23.3 Beyond human control.
Neither party is responsible for breach of the agreement caused by circumstances beyond human control, but the other party may cancel the agreement on written notice to the other if the circumstances persist for more than 60 calendar days.
23.4 Assignment.
You may not assign the agreement to anyone.We may assign it to any successor or purchaser of our business or some of our assets.
23.5 Relationship.
The agreement does not create an employment relationship between the parties.
23.6 Entire agreement.
The agreement is the entire agreement between the parties on the subject.
23.7 Changes.
We will notify you of any changes to the agreement by email. Those changes will only apply to future orders for our services. If you do not agree with the changes, you must stop using the services. If you continue to use the services following notification of a change, the changed terms will apply to you and you will be deemed to have accepted them.
23.8 Waiver. Any favour we may allow you will not affect any of our rights against you.
23.9 Severability.
Any term that is invalid, unenforceable, or illegal may be removed from the agreement without affecting the rest of it.
24. Jurisdiction and GoverningLaw
24.1 Governing law.
South African law governs this agreement.
24.2 Mediation.
If negotiation fails, the parties must refer the dispute to mediation under AFSA’s rules. AFSA means the Arbitration Foundation of Southern Africa(or its successor or body nominated in writing by it in its stead).
24.3 Arbitration.
If mediation fails, the parties must refer the dispute within 15 business days to arbitration (including any appeal against the arbitrator’s decision) under AFSA’s latest rules for expedited arbitrations. The arbitration will be held in English in Johannesburg. The parties will agree and appoint one arbitrator. If the parties cannot agree on the arbitrator within 10 business days after the referral, the Secretariat ofAFSA will appoint the arbitrator.
24.4 Jurisdiction.
You consent to the jurisdiction of theMagistrate’s Court in respect of any action or proceedings that we may bring against you in connection with this agreement, even if the action or proceedings would otherwise be beyond its jurisdiction without prejudice to our right to institute any action in any other court having jurisdiction.

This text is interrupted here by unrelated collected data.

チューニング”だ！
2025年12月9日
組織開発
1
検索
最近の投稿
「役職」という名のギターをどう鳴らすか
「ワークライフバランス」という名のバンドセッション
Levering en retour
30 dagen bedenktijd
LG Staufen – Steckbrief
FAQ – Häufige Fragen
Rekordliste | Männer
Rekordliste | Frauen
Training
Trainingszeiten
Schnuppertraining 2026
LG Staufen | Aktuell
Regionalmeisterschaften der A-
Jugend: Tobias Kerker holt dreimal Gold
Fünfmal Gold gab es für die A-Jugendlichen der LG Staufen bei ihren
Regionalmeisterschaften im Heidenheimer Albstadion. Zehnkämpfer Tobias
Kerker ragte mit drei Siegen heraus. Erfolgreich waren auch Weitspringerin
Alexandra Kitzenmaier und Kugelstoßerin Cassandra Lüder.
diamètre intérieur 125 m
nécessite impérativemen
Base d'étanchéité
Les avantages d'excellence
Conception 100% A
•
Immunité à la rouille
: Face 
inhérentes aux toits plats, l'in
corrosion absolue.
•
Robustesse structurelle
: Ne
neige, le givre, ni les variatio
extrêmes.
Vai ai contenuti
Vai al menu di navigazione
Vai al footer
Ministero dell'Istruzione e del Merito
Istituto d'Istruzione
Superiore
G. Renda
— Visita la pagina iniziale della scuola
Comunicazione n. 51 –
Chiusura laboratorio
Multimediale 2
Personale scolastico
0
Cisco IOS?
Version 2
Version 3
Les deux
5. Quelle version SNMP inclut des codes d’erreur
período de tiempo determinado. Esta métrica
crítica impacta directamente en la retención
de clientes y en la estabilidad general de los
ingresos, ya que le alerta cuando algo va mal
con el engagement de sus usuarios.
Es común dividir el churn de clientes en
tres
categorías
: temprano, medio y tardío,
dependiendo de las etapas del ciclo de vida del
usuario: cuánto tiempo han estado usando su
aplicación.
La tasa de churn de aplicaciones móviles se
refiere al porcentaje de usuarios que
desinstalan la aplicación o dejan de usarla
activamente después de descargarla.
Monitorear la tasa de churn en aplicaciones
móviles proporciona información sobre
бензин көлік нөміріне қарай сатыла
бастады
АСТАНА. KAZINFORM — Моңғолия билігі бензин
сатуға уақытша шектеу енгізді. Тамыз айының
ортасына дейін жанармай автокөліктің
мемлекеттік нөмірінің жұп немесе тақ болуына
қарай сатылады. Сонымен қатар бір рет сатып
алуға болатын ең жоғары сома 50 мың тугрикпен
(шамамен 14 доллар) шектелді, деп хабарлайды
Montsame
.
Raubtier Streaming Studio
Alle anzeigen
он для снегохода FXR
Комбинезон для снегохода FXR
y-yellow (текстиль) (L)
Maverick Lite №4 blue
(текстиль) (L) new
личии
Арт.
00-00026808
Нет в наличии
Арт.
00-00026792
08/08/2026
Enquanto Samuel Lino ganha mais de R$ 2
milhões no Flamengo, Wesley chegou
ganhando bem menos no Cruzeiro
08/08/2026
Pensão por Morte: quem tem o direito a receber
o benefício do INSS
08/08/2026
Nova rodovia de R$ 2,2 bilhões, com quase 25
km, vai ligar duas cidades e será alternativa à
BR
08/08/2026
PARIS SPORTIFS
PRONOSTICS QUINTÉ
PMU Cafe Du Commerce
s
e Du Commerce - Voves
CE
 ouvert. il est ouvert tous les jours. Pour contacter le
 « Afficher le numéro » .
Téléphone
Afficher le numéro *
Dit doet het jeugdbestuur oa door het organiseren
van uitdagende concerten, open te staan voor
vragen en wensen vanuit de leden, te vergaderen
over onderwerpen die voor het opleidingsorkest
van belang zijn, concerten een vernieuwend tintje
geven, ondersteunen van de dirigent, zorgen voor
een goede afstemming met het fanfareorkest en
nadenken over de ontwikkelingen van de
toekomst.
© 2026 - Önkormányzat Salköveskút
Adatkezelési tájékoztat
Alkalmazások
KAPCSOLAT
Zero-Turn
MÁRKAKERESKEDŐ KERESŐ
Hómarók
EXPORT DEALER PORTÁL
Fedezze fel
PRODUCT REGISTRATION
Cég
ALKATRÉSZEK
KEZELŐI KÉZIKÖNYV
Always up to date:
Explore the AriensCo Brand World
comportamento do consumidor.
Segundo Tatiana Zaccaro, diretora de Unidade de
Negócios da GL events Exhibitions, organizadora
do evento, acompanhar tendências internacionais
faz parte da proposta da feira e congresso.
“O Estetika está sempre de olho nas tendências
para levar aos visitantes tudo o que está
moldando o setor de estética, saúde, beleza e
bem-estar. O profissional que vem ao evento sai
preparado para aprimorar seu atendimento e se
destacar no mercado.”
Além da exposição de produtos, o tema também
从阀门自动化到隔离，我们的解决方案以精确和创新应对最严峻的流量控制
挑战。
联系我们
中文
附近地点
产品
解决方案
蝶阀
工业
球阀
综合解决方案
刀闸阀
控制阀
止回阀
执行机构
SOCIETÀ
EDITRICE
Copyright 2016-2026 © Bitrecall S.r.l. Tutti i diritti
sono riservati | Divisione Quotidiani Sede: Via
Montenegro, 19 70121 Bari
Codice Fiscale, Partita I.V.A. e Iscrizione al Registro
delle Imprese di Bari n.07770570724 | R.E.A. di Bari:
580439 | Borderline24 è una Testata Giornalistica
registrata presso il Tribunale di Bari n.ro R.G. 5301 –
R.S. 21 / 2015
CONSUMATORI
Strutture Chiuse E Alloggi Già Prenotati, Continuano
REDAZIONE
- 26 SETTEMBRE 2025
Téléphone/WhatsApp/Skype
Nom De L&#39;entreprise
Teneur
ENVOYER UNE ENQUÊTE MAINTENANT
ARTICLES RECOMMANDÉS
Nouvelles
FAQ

25. Customers within the United Kingdom:
25.1 Governing law.
The law of England andWales governs this Agreement.
25.2 Mediation.
If negotiation fails, the parties must refer the dispute to mediation under LCIA’s rules. LCIA means the London Court of International Arbitration (or its successor or body nominated in writing by it in its stead).
25.3 Arbitration.
If mediation fails, the parties must refer the dispute within 15 business days to arbitration (including any appeal against the arbitrator’s decision) under LCIA’s latest rules for expedited arbitrations. The arbitration will be held in English in London. The parties will agree and appoint one arbitrator. If the parties cannot agree on the arbitrator within 10 business days after the referral, the Secretariat of LCIA will appoint the arbitrator.
25.4 Jurisdiction.
You consent to the jurisdiction of the lowest possible court for civil disputes in the United Kingdom in respect of any action or proceedings that we may bring against you in connection with the agreement, even if the action or proceedings would otherwise be beyond its jurisdiction without prejudice to our right to institute any action in any other court having jurisdiction.